In the Classical Hollywood era Warner Bros. became known as “the gangster film studio” *1, not because of how it operated its business (sure hope not) but by the films that they were making. They had a formula for producing gangster films, so they made Outside the Law (1930), The Public Enemy (1931), The Last Gangster (1937), Angel with Dirty Faces (1938) and White Heat (1949), to name a few, which all either featured James Cagney or Edward G. Robinson in the leading role of the gangster that gradually gain control of the criminal underworld only to be slain at the end because crime ultimately did not pay. These actors were good at playing those characters and the audiences expected them to see them.
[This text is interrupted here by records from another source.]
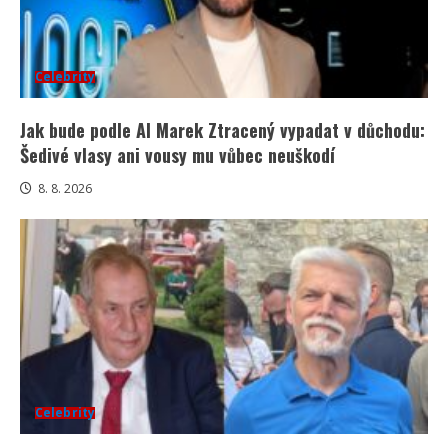
Celebrity
Jak bude podle AI Marek Ztracený vypadat v důchodu:
Šedivé vlasy ani vousy mu vůbec neuškodí
8. 8. 2026
Celebrity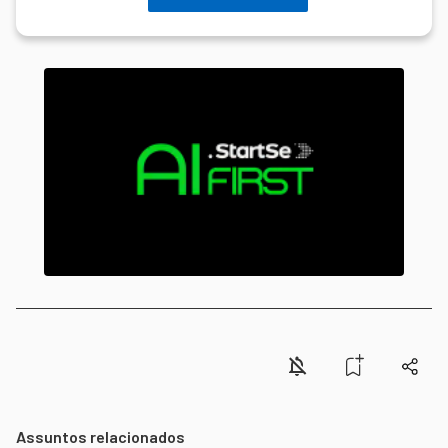
Assuntos relacionados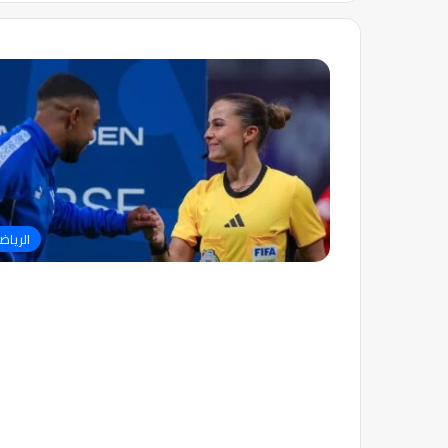
الرياض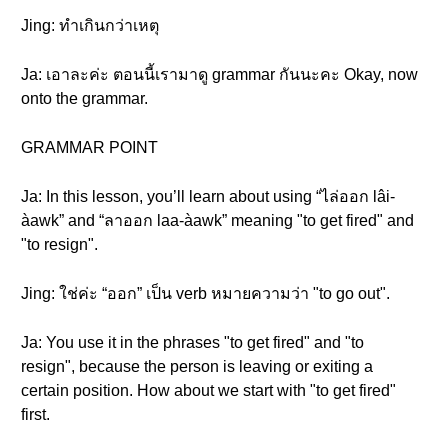
Jing: ทำเกินกว่าเหตุ
Ja: เอาละค่ะ ตอนนี้เรามาดู grammar กันนะคะ Okay, now
onto the grammar.
GRAMMAR POINT
Ja: In this lesson, you’ll learn about using “ไล่ออก lâi-
àawk” and “ลาออก laa-àawk” meaning "to get fired" and
"to resign".
Jing: ใช่ค่ะ “ออก” เป็น verb หมายความว่า "to go out".
Ja: You use it in the phrases "to get fired" and "to
resign", because the person is leaving or exiting a
certain position. How about we start with "to get fired"
first.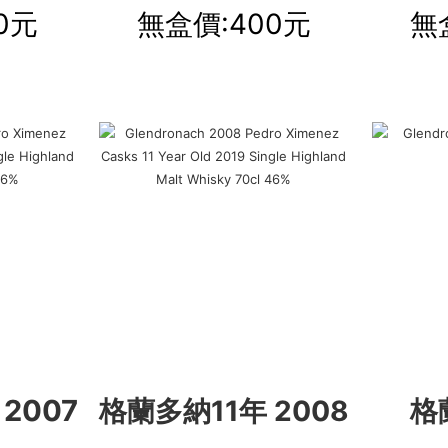
0元
無盒價:400元
無
2007
格蘭多納11年 2008
格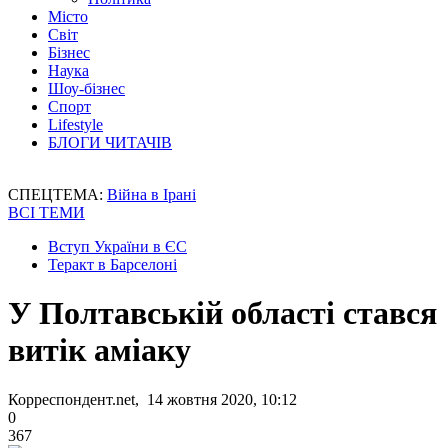
Місто
Світ
Бізнес
Наука
Шоу-бізнес
Спорт
Lifestyle
БЛОГИ ЧИТАЧІВ
СПЕЦТЕМА:
Війна в Ірані
ВСІ ТЕМИ
Вступ України в ЄС
Теракт в Барселоні
У Полтавській області стався
витік аміаку
Корреспондент.net, 14 жовтня 2020, 10:12
0
367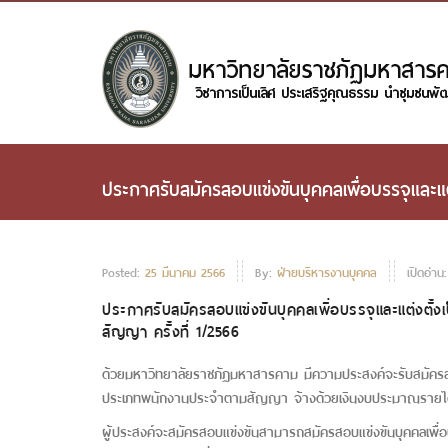
ประกาศรับสมัครสอบแข่งขันบุคคลเพื่อบรรจุและ
Posted:
25 มีนาคม 2566
By:
ฝ่ายบริหารงานบุคคล
เปิดอ่าน
ประกาศรับสมัครสอบแข่งขันบุคคลเพื่อบรรจุและแต่งตั
สัญญา ครั้งที่ 1/2566
ด้วยมหาวิทยาลัยราชภัฏมหาสารคาม มีความประสงค์จะรับสมัครสอบ
ประเภทพนักงานประจำตามสัญญา จ้างด้วยเงินงบประมาณรายได้ 
ผู้ประสงค์จะสมัครสอบแข่งขันสามารถสมัครสอบแข่งขันบุคคลเพื่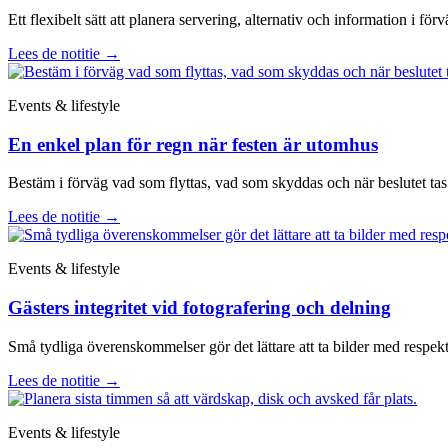
Ett flexibelt sätt att planera servering, alternativ och information i förv
Lees de notitie
→
Events & lifestyle
En enkel plan för regn när festen är utomhus
Bestäm i förväg vad som flyttas, vad som skyddas och när beslutet tas
Lees de notitie
→
Events & lifestyle
Gästers integritet vid fotografering och delning
Små tydliga överenskommelser gör det lättare att ta bilder med respekt
Lees de notitie
→
Events & lifestyle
Now did they appear in the same roles over and over again because that was the only thing they knew how to do, or because the studios only made those films, well this is a typical chicken and egg argument that we could get into, however we have seen these actors playing different roles, James Cagney played George M. Cohan in the musical biopic, Yankee Doodle Dandy (1942), meaning that he had acting range, an ability to play different roles, nevertheless the studio using the same talent and using shorthand formulas to deliver films with set expectations that they knew their audience would enjoy, some of that included seeing James Cagney playing the tough gangster role.
In brief, the star system of the Classical Hollywood contributed to the standardization and the mass production of similar pictures, with actors playing the same roles in the studios’ Fordist production of films.